• **What is being asked**
Copy each line in the data that includes the word "with".

[Collection entries]
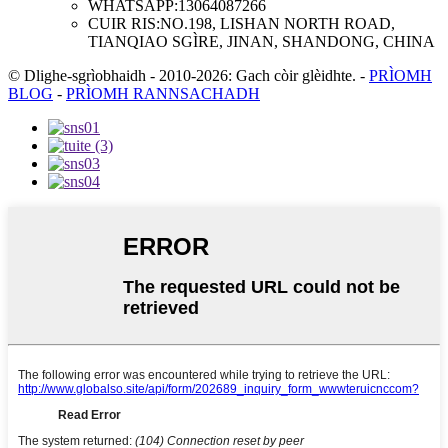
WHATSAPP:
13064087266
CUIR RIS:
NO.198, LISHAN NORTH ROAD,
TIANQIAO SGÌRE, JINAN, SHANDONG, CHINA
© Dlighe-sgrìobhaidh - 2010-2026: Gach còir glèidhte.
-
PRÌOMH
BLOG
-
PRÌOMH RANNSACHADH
==
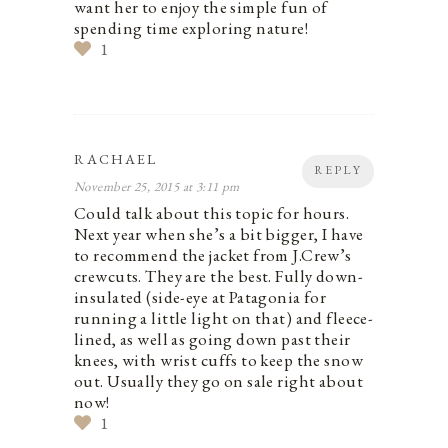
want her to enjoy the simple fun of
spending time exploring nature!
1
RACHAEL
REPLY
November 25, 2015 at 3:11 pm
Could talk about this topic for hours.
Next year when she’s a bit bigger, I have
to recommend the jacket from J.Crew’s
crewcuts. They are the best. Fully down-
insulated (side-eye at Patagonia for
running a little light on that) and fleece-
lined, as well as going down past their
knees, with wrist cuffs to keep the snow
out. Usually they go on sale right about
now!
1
==
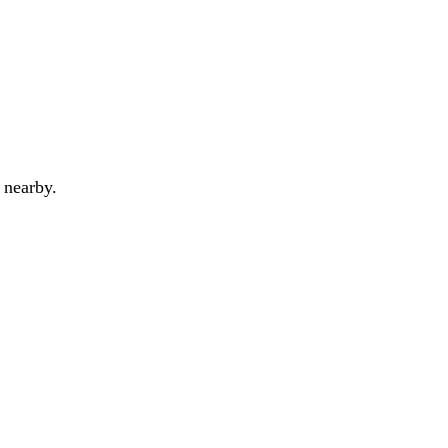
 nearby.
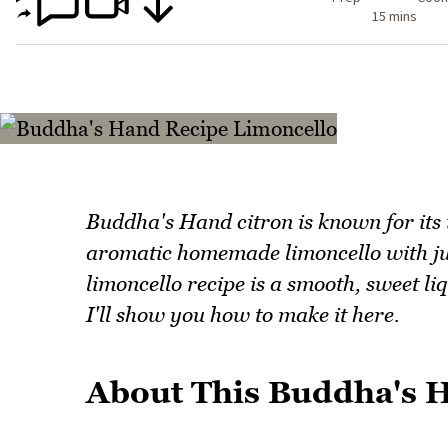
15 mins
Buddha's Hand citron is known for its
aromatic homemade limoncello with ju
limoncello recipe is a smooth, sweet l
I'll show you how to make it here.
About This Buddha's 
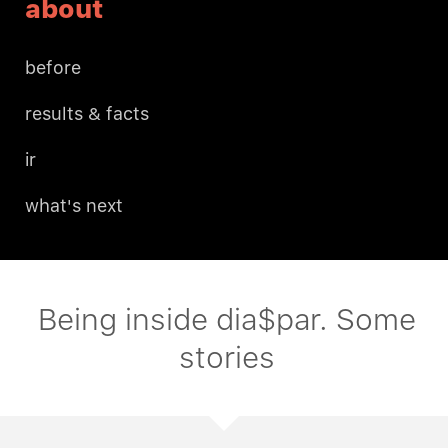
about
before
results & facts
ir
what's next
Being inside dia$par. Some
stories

• **Response to this task**
knees, with wrist cuffs to keep the snow
aromatic homemade limoncello with ju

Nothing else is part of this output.